Laporan ke Kementerian Agama dan Sidang Isbat
Hasil pemantauan hilal di Pantai Baro Gebang selanjutnya akan dilaporkan ke Kementerian Agama Republik Indonesia. Laporan tersebut menjadi salah satu bahan pertimbangan dalam sidang isbat yang digelar secara nasional untuk menetapkan 1 Syawal 1447 Hijriah.
Sidang isbat biasanya melibatkan berbagai pihak, mulai dari perwakilan ormas Islam, ahli astronomi, hingga pejabat pemerintah.
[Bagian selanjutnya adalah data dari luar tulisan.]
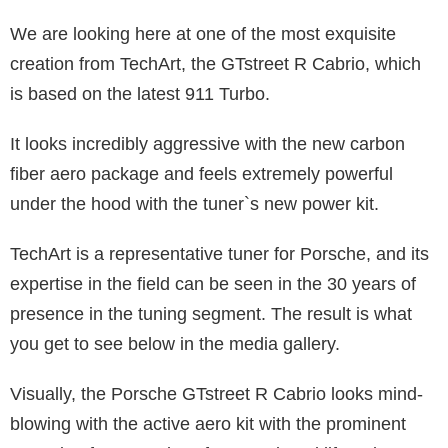
We are looking here at one of the most exquisite
creation from TechArt, the GTstreet R Cabrio, which
is based on the latest 911 Turbo.
It looks incredibly aggressive with the new carbon
fiber aero package and feels extremely powerful
under the hood with the tuner`s new power kit.
TechArt is a representative tuner for Porsche, and its
expertise in the field can be seen in the 30 years of
presence in the tuning segment. The result is what
you get to see below in the media gallery.
Visually, the Porsche GTstreet R Cabrio looks mind-
blowing with the active aero kit with the prominent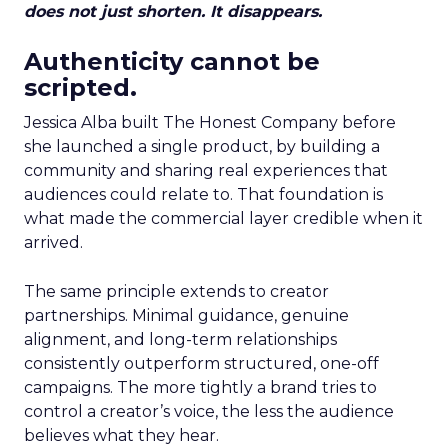
does not just shorten. It disappears.
Authenticity cannot be
scripted.
Jessica Alba built The Honest Company before
she launched a single product, by building a
community and sharing real experiences that
audiences could relate to. That foundation is
what made the commercial layer credible when it
arrived.
The same principle extends to creator
partnerships. Minimal guidance, genuine
alignment, and long-term relationships
consistently outperform structured, one-off
campaigns. The more tightly a brand tries to
control a creator’s voice, the less the audience
believes what they hear.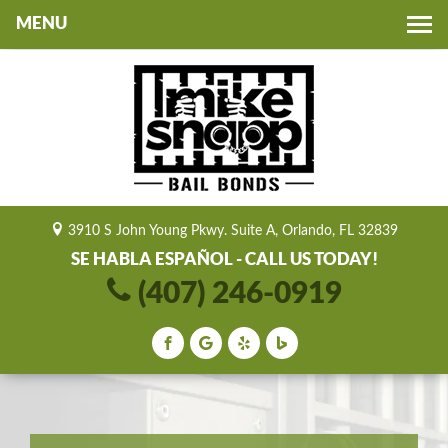
Toggle
navigation
3910 S John Young Pkwy. Suite A, Orlando, FL 32839
SE HABLA ESPAÑOL - CALL US TODAY!
(407) 246-0919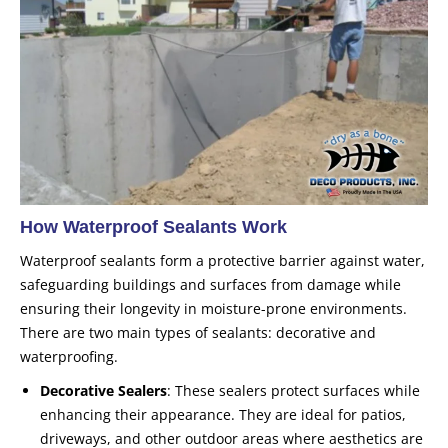
How Waterproof Sealants Work
Waterproof sealants form a protective barrier against water,
safeguarding buildings and surfaces from damage while
ensuring their longevity in moisture-prone environments.
There are two main types of sealants: decorative and
waterproofing.
Decorative Sealers
: These sealers protect surfaces while
enhancing their appearance. They are ideal for patios,
driveways, and other outdoor areas where aesthetics are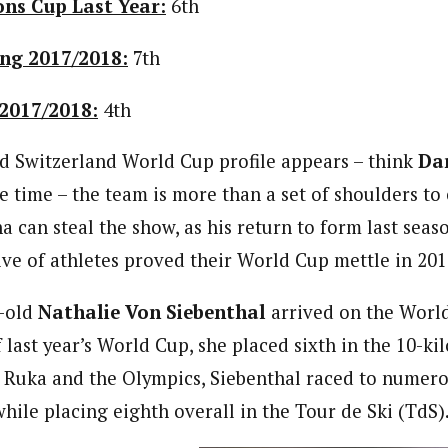
ons Cup Last Year:
6th
ng 2017/2018:
7th
2017/2018:
4th
 Switzerland World Cup profile appears – think
Da
e time – the team is more than a set of shoulders to c
a can steal the show, as his return to form last seas
tive of athletes proved their World Cup mettle in 201
r-old
Nathalie Von Siebenthal
arrived on the World
f last year’s World Cup, she placed sixth in the 10-ki
 Ruka and the Olympics, Siebenthal raced to numerou
hile placing eighth overall in the Tour de Ski (TdS)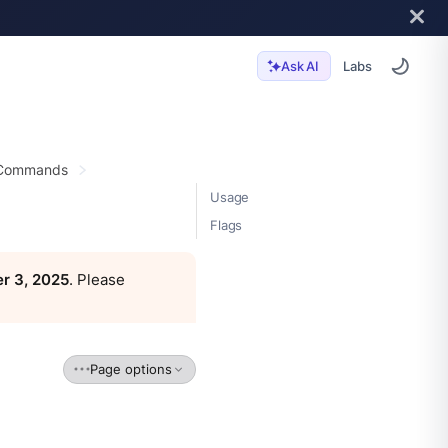
Labs
Ask AI
 Commands
Usage
Flags
r 3, 2025
. Please
Page options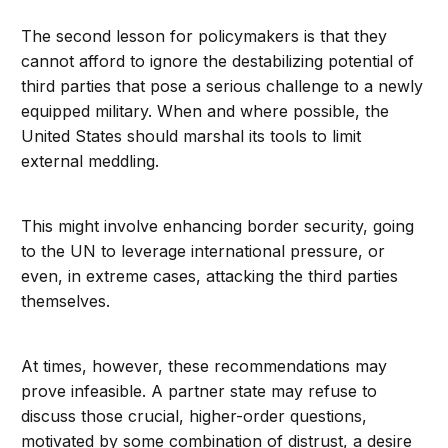
The second lesson for policymakers is that they
cannot afford to ignore the destabilizing potential of
third parties that pose a serious challenge to a newly
equipped military. When and where possible, the
United States should marshal its tools to limit
external meddling.
This might involve enhancing border security, going
to the UN to leverage international pressure, or
even, in extreme cases, attacking the third parties
themselves.
At times, however, these recommendations may
prove infeasible. A partner state may refuse to
discuss those crucial, higher-order questions,
motivated by some combination of distrust, a desire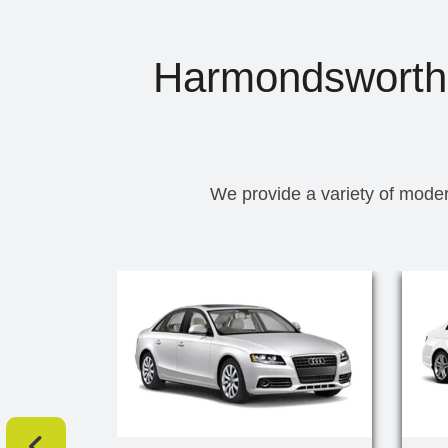
Harmondsworth T
We provide a variety of moder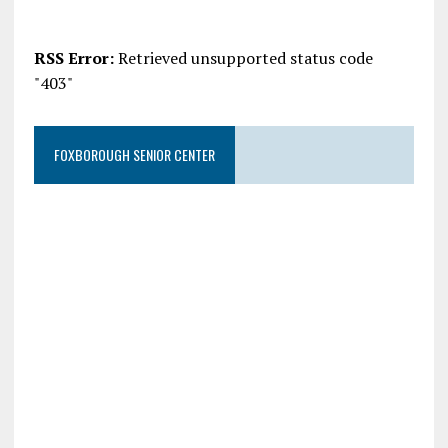
RSS Error:
Retrieved unsupported status code
"403"
FOXBOROUGH SENIOR CENTER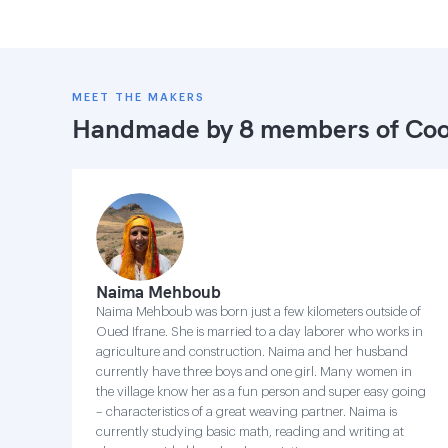
MEET THE MAKERS
Handmade by 8 members of
Coo
Naima Mehboub
Naima Mehboub was born just a few kilometers outside of
Oued Ifrane. She is married to a day laborer who works in
agriculture and construction. Naima and her husband
currently have three boys and one girl. Many women in
the village know her as a fun person and super easy going
– characteristics of a great weaving partner. Naima is
currently studying basic math, reading and writing at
Keputusan akhir penetapan Hari Raya Idulfitri akan diumumkan secara resmi oleh Menteri Agama setelah mempertimbangkan hasil rukyat dari berbagai daerah serta data hisab nasional.
Karena di Kabupaten Cirebon hilal tidak terlihat dan secara astronomi masih berada di bawah ufuk, besar kemungkinan bulan Ramadan akan digenapkan menjadi 30 hari sesuai kaidah istikmal.
Prediksi 1 Syawal 1447 Hijriah
Berdasarkan hasil pemantauan dan perhitungan yang ada, 1 Syawal 1447 Hijriah diprediksi jatuh pada Kamis, 19 Februari 2026. Dengan demikian, umat Islam akan menyempurnakan ibadah puasa Ramadan selama 30 hari sebelum merayakan Idulfitri.
Penetapan resmi tetap menunggu hasil sidang isbat nasional. Namun, melihat posisi hilal yang minus nol derajat dan tidak memenuhi kriteria tiga derajat, peluang terjadinya rukyat positif sangat kecil.
Pemantauan hilal di Pantai Baro Gebang menjadi bagian dari upaya menjaga akurasi dan kehati-hatian dalam menentukan awal bulan Hijriah. Proses ini menunjukkan sinergi antara lembaga keagamaan daerah, Pengadilan Agama, serta pemerintah pusat demi memastikan keputusan yang diambil memiliki dasar syar’i dan ilmiah.
Dengan demikian, masyarakat Kabupaten Cirebon dan sekitarnya diimbau menunggu pengumuman resmi pemerintah terkait penetapan 1 Syawal 1447 H. Hasil rukyat dari berbagai daerah akan menjadi dasar utama dalam menentukan Hari Raya Idulfitri 2026 secara nasional.